Festival OutroRock - Matriz - 07.06.08



Belo Horizonte é um lugar estranho. Quem olha de fora pode achar que um estado com tanta tradição musical produz bandas de qualidade aos montes e tem uma cena forte e bem estruturada, com casas, eventos e iniciativas conectadas com outros pólos do país. Nada mais enganoso. Em sua maioria, as bandas mineiras apostam em covers de clássicos do rock e contemporâneos do metal, lotando (com sorte) clubes e bares destinados a isto. O próprio Matriz é estigmatizado como local onde bandinhas de metal, gótico e "hardcore" de qualidade duvidosa se apresentam toda semana, quase sempre às 2 da tarde. A capital mineira está infestada de covers de tudo quanto é nome que você puder imaginar. E pra piorar, pouquíssimas delas prestam.




Felizmente, bandas alternativas começaram a ter coragem de produzir material próprio (e acreditar nisto), gerando o embrião de uma cena independente ainda crua e trôpega. O coletivo Fórceps é um dos grupos que trabalham para mudar o quadro. Na noite do último sábado subiram ao palco do Matriz o Fusile, com seu indie rock bastante calcado em Pixies, trazendo a adição interessante de um trompete e o Nuda, de Recife, já entrevistado anteriormente no site.




Primeiro show fora do circuito nordestino, o grupo iria apresentar seu som, já "estranho" em primeira instância, para um público indefinível, variando entre indie's blasé e curiosos perdidos. Fauna mista que gerou um momento cômico: pessoas mandando um "break" improvisado enquanto o DJ Chris Foxcat executava rocks alternativos nas pick-up's. Prenúncio do que viria?
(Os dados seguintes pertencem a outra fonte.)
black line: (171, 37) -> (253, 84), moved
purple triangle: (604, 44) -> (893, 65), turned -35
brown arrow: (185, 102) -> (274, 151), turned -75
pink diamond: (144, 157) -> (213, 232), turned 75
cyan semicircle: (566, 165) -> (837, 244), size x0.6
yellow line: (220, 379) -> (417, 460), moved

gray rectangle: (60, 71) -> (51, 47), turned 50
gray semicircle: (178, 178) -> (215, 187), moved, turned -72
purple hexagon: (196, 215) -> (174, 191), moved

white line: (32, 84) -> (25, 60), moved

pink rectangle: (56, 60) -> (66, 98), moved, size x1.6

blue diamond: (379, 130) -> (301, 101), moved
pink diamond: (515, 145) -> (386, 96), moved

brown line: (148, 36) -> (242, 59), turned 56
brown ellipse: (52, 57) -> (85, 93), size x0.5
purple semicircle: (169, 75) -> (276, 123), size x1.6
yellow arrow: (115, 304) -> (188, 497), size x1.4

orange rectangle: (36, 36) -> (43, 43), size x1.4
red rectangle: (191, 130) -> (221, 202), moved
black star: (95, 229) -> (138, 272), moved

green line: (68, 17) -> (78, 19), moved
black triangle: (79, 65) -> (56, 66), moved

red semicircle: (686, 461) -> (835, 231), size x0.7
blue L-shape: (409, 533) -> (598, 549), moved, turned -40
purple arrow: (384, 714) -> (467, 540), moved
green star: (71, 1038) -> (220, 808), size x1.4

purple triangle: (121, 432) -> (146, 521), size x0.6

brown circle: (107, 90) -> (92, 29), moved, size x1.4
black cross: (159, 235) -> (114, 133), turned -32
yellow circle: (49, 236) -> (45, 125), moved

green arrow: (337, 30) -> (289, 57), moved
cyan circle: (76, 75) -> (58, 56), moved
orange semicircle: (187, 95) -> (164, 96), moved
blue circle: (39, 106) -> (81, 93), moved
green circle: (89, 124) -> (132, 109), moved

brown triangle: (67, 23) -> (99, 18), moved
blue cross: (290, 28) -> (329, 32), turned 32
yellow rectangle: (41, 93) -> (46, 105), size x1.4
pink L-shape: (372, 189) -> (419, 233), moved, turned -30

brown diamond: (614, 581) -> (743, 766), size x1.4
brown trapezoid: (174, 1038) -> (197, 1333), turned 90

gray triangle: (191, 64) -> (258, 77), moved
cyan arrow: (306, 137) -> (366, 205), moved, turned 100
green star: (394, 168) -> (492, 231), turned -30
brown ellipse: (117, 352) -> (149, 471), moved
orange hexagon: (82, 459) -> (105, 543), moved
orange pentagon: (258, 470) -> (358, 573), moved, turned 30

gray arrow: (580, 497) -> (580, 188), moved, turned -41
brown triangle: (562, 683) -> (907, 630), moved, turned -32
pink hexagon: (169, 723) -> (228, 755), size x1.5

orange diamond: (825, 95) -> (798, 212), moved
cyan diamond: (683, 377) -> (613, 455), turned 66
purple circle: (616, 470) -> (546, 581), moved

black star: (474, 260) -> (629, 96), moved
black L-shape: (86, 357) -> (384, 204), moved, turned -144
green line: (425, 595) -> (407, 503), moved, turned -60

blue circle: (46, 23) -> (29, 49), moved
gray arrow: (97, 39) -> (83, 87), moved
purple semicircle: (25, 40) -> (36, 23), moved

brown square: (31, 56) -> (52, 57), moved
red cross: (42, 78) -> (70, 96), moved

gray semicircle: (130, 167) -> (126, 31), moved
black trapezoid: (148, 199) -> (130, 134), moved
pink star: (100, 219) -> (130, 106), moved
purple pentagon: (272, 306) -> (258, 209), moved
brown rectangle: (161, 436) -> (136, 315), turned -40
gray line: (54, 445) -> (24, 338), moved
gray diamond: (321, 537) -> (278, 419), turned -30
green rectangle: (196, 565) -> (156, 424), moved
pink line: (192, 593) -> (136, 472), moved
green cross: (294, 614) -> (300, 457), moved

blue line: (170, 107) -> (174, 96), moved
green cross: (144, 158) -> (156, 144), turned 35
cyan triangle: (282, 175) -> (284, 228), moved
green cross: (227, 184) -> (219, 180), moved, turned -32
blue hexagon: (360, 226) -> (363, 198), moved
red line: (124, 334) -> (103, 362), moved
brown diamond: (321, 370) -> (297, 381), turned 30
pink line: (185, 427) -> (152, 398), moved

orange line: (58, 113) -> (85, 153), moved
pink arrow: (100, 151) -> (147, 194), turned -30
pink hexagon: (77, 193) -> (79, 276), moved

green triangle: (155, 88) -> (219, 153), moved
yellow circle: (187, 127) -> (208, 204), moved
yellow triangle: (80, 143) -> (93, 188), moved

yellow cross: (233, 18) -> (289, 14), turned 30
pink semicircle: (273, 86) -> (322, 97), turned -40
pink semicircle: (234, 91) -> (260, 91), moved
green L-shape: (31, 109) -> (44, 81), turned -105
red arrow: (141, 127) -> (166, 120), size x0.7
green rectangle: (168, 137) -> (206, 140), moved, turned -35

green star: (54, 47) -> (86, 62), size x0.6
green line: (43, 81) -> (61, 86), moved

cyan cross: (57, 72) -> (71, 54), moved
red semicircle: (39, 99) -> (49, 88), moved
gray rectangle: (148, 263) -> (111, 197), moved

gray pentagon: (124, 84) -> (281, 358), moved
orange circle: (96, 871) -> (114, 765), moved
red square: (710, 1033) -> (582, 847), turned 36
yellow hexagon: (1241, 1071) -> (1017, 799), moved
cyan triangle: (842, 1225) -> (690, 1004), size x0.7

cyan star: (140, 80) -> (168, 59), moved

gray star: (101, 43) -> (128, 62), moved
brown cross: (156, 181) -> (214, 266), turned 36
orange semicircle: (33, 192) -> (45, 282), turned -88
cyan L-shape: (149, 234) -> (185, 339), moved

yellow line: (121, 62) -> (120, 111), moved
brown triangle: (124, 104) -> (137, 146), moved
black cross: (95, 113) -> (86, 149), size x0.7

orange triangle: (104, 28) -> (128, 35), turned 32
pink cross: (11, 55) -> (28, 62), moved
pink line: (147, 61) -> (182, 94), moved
"Colibrilho" iniciou a apresentação e deu o tom do azeite psicodélico que lubrifica as bases desse conjunto tão singular em sua coragem e idiossincrasia. Nem o som instável do Matriz e os tradicionais (pequenos) problemas técnicos atrapalharam. No meio da catarse, eventuais escorregões são transformados em oportunidade para destilar o rock jazz regional popular (!?!?!) destes malucos, conseguindo fazer com que isso funcione muito bem ao vivo.




Judá tem participação vital nas percussões. É ele que puxa o instrumental para um plano etéreo e ao mesmo tempo brasileiro, contribui para o swing negro que este bando de branquelos exala. Rapha (voz/guitarra) e Dossa (guitarra/violão) se revezam em bases polivalentes e todas as cores que explodem das caixas de som. A cozinha de Henrique (baixo) e Scalia (bateria) termina o tempero com punch, quando é preciso, e uma deliciosa salada rítmica que não peca pelo excesso nem vai além do necessário.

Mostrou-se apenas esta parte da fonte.